A trama começa quando Joel (Pedro Pascal) e Tess (Anna Torv) são contratados por Marlene (Merle Dandridge), uma líder da organização paramilitar chamada “Vagalumes”, para escoltar Ellie (Bella Ramsey). Quando tudo dá errado, eles descobrem que Ellie é imune ao Cordyceps e Joel deve levar a garota em uma jornada belíssima e visceral através dos EUA, ao mesmo tempo em que enfrenta demônios de seu passado e vai criando uma ligação paternal com a garota.
Em histórias sobre o fim do mundo é comum vermos locais completamente devastados e cinzas, com monstros assustadores esperando no canto para atacar no último segundo. The Last of Us tem sim momentos exatamente assim, porém o jogo sempre se destacou pela beleza que também havia nesse universo e é exatamente esse o sentimento que Craig Mazin e Neil Druckmann conseguem trazer para a série.
Quando tudo explode e vai para o espaço, quando mais de metade das pessoas no mundo morrem por uma doença desconhecida, quando tudo parece perdido – a vida continua. A humanidade, de certa forma, continua também. Já disse o Dr. Malcolm, personagem de Jeff Goldblum em Jurassic Park, “A vida encontra um jeito”… E The Last of Us é a personificação perfeita disso em um mundo apocalíptico.

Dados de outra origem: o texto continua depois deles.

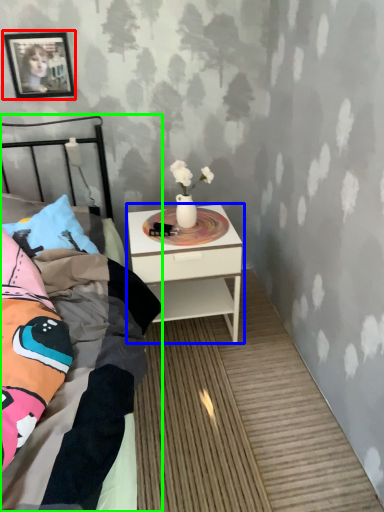 Question: Which is nearer to the picture frame (highlighted by a red box)? nightstand (highlighted by a blue box) or bed (highlighted by a green box).

Choices:
 (A) nightstand
 (B) bed

Answer: (A)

Através da jornada de Joel e Ellie na série vamos acompanhando os mais diferentes personagens em uma trama que algumas vezes parece até ser procedural, mas ela está ali amarrando essas figuras e universo até mesmo nos momentos em que eles sequer se encontram. Através dos relacionamentos e das histórias desses personagens secundários que aparecem na jornada dos protagonistas fica claro o que Mazin e Druckmann querem fazer… E eles verdadeiramente fazem isso bem.
Ellie e Joel, Joel e Ellie
De início, admito que mesmo tendo gostado muito da escalação de Pedro Pascal como Joel, fiquei com um pé atrás em relação à Ellie de Bella Ramsey, tendo visto seu trabalho apenas em Game of Thrones e His Dark Materials, não estava muito confiante na sua habilidade em lidar com uma personagem tão complexa, interessante e divertida como a Ellie. Fiquei muito feliz por estar completamente errado.
É impossível não exaltar a atuação de Bella Ramsey como Ellie. Enquanto no jogo temos bastante tempo para simpatizar com a personagem, Ramsey consegue entregar o melhor de Ellie já em suas cenas iniciais – e a partir daí é apenas um show atrás do outro.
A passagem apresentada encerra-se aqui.